Esta penumbra que flota entre los paneles que acotan la muestra no tiene nada de fúnebre, concentra y reaviva, revela, ante los ojos del visitante, un paisaje urbano animado por anónimos transeúntes de ayer y de hoy. En el contraluz, los espectadores se tornan sombras de las sombras que pueblan algunas de las fotos hipnóticas de Navia, sus siluetas se funden y confunden con las viñetas de una crónica alumbrada por la sobria y personalísima gama cromática del artista, cálida y teñida "por una luz sugestiva y crepuscular", luz del pasado, según don Pío Baroja, luz perpetua en las iluminaciones contemporáneas del fotógrafo empecinado en atrapar, con paciencia y perseverancia, los rastros del ayer y encadenarlos, sin grilletes, al paisaje de hoy y al vislumbre del mañana. En el audiovisual de la exposición, José Manuel Navia niega que la fotografía refleje la realidad; refleja -dice- la realidad del fotógrafo. Una realidad visionaria y poliédrica, fragmentos que encajan como en un ilustrado rompecabezas para componer una imagen de la ciudad que se escapa, que huye de los ojos del ajetreado ciudadano y del turista deslumbrado. Palacios y covachas, tabernas y cafés, monumentos y ruinas, escenas de una cotidianidad huidiza, viejos comercios, talleres y despachos, cielos dramáticos y vistas a ras de suelo. Como el Diablo Cojuelo, José Manuel Navia levanta el hojaldre de los tejados, pardos y rojizos de la ciudad, y desciende de las cúpulas a las aceras para entablar jugoso diálogo entre las piedras y las letras. En las fotos antiguas, la memoria de los autores que iluminaron Madrid con sus relatos, palabras que acompañan y guían a los visitantes de esta reveladora colección de imágenes que desbrozan ese "laberinto de memorias" que es Madrid, como gusta decir Publio López Mondéjar, comisario, propiciador de este coloquio, imprescindible quizás para reconciliarse con la ciudad de nuestros anhelos y desvelos.

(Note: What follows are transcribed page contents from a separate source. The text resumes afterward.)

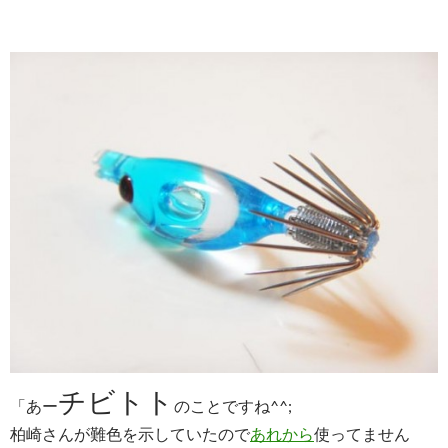
チビトト
「あー
のことですね^^;
柏崎さんが難色を示していたので
あれから
使ってません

Vélez de Guevara, Cervantes y Quevedo, Larra y Galdós, Machado y Valle, Baroja, Arturo Barea y Corpus Barga, Sender y Azorín, Cansinos Assens y Ramón Gómez de la Serna, Luis Martín-Santos y Juan Benet, Sánchez Ostiz, Araújo Costa, Muñoz Molina... guían con sus señales el itinerario de este mapa de la memoria, de ese Madrid que aún pervive, de ese Madrid en el que nos gustaría vivir a José Manuel Navia, a mí, y seguramente a ustedes.